Insufficient Input Validation in `CommunityVCS.sol

chainsentryaudits

Summary

An insufficient input validation vulnerability has been identified in the CommunityVCS.sol contract, specifically within the _deployVaults function. This flaw allows the deployment of an excessive number of vaults without any restrictions, potentially leading to high gas consumption and a Denial of Service (DoS) scenario. While the function is restricted to the contract owner, the lack of safeguards poses significant risks if the owner's credentials are compromised or if malicious intent arises.

Vulnerability Details

Vulnerability Overview

The _deployVaults function in CommunityVCS.sol lacks validation on the _numVaults parameter, allowing for the deployment of an arbitrary number of vaults. This unbounded input can be exploited to deploy a large number of vaults in a single transaction, leading to resource exhaustion and transaction failures.

Proof of Concept (PoC)

1. Setting an Excessive Vault Deployment Amount

function setVaultDeploymentParams(
uint128 _vaultDeploymentThreshold,
uint128 _vaultDeploymentAmount
) external onlyOwner {
vaultDeploymentThreshold = _vaultDeploymentThreshold;
vaultDeploymentAmount = _vaultDeploymentAmount;
emit SetVaultDeploymentParams(_vaultDeploymentThreshold, _vaultDeploymentAmount);
}

Explanation:
By invoking setVaultDeploymentParams, an attacker who gains access to the owner's account can set the _vaultDeploymentAmount to an extremely high value (e.g., 1000000). This parameter directly influences how many vaults are deployed during the upkeep process.

2. Triggering the Deployment of Excessive Vaults

function performUpkeep(bytes calldata) external {
if ((vaults.length - globalVaultState.depositIndex) >= vaultDeploymentThreshold)
revert VaultsAboveThreshold();
_deployVaults(vaultDeploymentAmount);
}

Explanation:
Calling performUpkeep after setting a high _vaultDeploymentAmount initiates the deployment of the specified number of vaults. Without input validation, this function will attempt to deploy all vaults in a single transaction, potentially exceeding the block's gas limit.

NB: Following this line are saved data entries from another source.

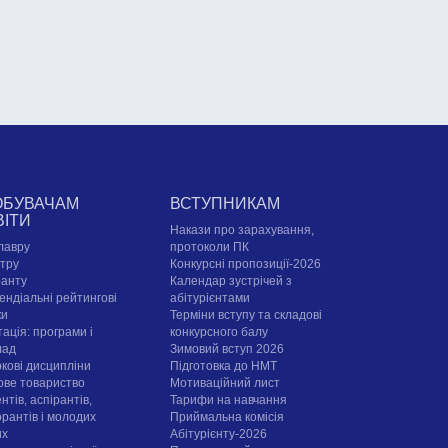
ОБУВАЧАМ
ВСТУПНИКАМ
ВІТИ
Накази про зарахування,
лавру
протоколи ПК
стру
Конкурсні пропозиції-2026
ранту
Календар зустрічей з
ендіальні рейтингові
абітурієнтами
ки
Терміни вступу та складові
ація: програми і
конкурсного балу
лад
Зимовий вступ 2026
ркові дисципліни
Підготовка до НМТ
ове товариство
Мотиваційний лист
нтів, аспірантів,
Тарифи на навчання
орантів і молодих
Приймальна комісія
их
Абітурієнту-2026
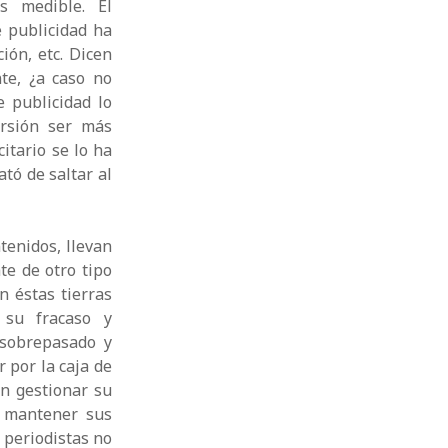
s medible. El
 publicidad ha
ión, etc. Dicen
te, ¿a caso no
 publicidad lo
ersión ser más
itario se lo ha
tó de saltar al
tenidos, llevan
te de otro tipo
n éstas tierras
 su fracaso y
 sobrepasado y
 por la caja de
an gestionar su
e mantener sus
 periodistas no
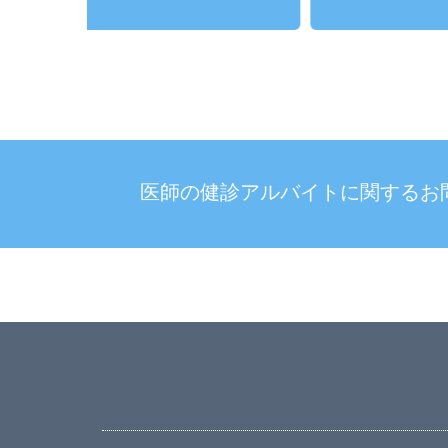
医師の健診アルバイトに関する
お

3. Observing Transaction Failure Due to Gas Limit Exceedance

Expected Outcome:
Attempting to deploy a vast number of vaults results in the transaction consuming more gas than the block limit allows. This causes the transaction to fail, effectively halting any further vault deployments and disrupting the staking platform's operations.

4. Attempting to Directly Add Vaults Without Restrictions

function addVaults(uint256 _numVaults) external onlyOwner {
_deployVaults(_numVaults);
}

Explanation:
Alternatively, an attacker can directly call addVaults with a high _numVaults value. Similar to the previous steps, this will lead to the deployment of an excessive number of vaults, resulting in high gas consumption and potential DoS.

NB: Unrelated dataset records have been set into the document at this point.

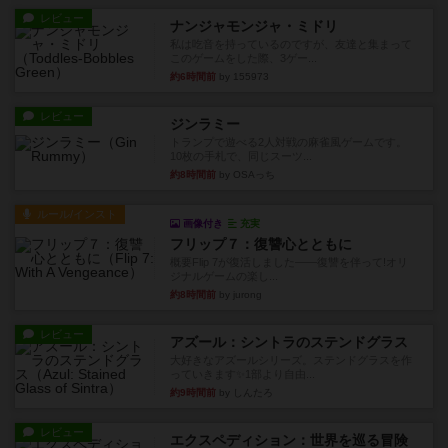
レビュー
ナンジャモンジャ・ミドリ
私は吃音を持っているのですが、友達と集まって
このゲームをした際、3ゲー...
約6時間前
by 155973
レビュー
ジンラミー
トランプで遊べる2人対戦の麻雀風ゲームです。
10枚の手札で、同じスーツ...
約8時間前
by OSAっち
ルール/インスト
画像付き
充実
フリップ７：復讐心とともに
概要Flip 7が復活しました――復讐を伴って!オリ
ジナルゲームの楽し...
約8時間前
by jurong
レビュー
アズール：シントラのステンドグラス
大好きなアズールシリーズ。ステンドグラスを作
っていきます✨1部より自由...
約9時間前
by しんたろ
レビュー
エクスペディション：世界を巡る冒険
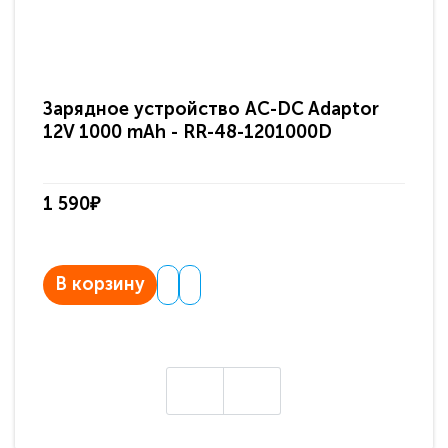
Зарядное устройство AC-DC Adaptor
Ра
12V 1000 mAh - RR-48-1201000D
ди
па
1 590₽
3 
В корзину
В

5. Non-Owner Attempting to Deploy Vaults (Access Control Enforcement)

function testNonOwnerCannotDeployVaults() public {
vm.startPrank(nonOwner);
uint256 numVaults = 10;
// Expecting SenderNotAuthorized or similar revert
vm.expectRevert("Ownable: caller is not the owner");
communityVCS.addVaults(numVaults);
vm.stopPrank();
}

Explanation:
While the vulnerability is primarily exploitable by the owner, this test case ensures that non-owners cannot deploy vaults, reinforcing the importance of robust access control mechanisms.

Impact

The identified vulnerability poses several significant risks:

  • Denial of Service (DoS): Deploying an excessive number of vaults can exhaust the gas limit of a block, causing transactions to fail and disrupting the platform's normal operations.

  • Increased Gas Costs: Legitimate users may experience higher gas fees when interacting with the contract, leading to a degraded user experience.

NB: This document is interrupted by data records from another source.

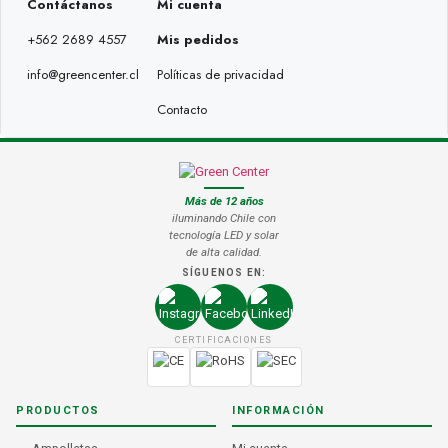
Contáctanos
Mi cuenta
+562 2689 4557
Mis pedidos
info@greencenter.cl
Políticas de privacidad
Contacto
Más de 12 años
iluminando Chile con
tecnología LED y solar
de alta calidad.
SÍGUENOS EN:
CERTIFICACIONES
PRODUCTOS
INFORMACIÓN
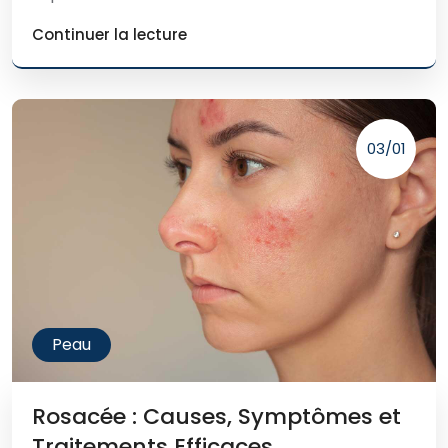
Continuer la lecture
03/01
Peau
Rosacée : Causes, Symptômes et
Traitements Efficaces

  • Resource Exhaustion: The contract's storage and computational resources can be strained, potentially leading to performance issues and instability.

  • Trust Erosion: Repeated failures and operational disruptions can erode user trust in the platform's reliability and security.

Tools Used

  • Manual Review

  • Foundry

Recommendations

To mitigate the identified vulnerability and enhance the security posture of the CommunityVCS.sol contract, the following measures are recommended:

1. Implement Input Validation on _numVaults

Introduce a maximum limit on the number of vaults that can be deployed in a single transaction to prevent resource exhaustion.

uint256 public constant MAX_VAULTS_PER_CALL = 100;
function _deployVaults(uint256 _numVaults) internal {
require(_numVaults <= MAX_VAULTS_PER_CALL, "Exceeds maximum vaults per call");
bytes memory data = abi.encodeWithSignature(
"initialize(address,address,address,address)",
address(token),
address(this),
address(stakeController),
stakeController.getRewardVault()
);
for (uint256 i = 0; i < _numVaults; i++) {
_deployVault(data);
}
}

Explanation:
By setting a MAX_VAULTS_PER_CALL constant, the contract restricts the number of vaults that can be deployed in a single transaction, thereby preventing potential DoS attacks.

2. Enhance Access Control Mechanisms

While the function is already restricted to the owner, it's crucial to ensure that the owner's account is secure. Implementing multi-signature wallets or role-based access controls can further reduce the risk.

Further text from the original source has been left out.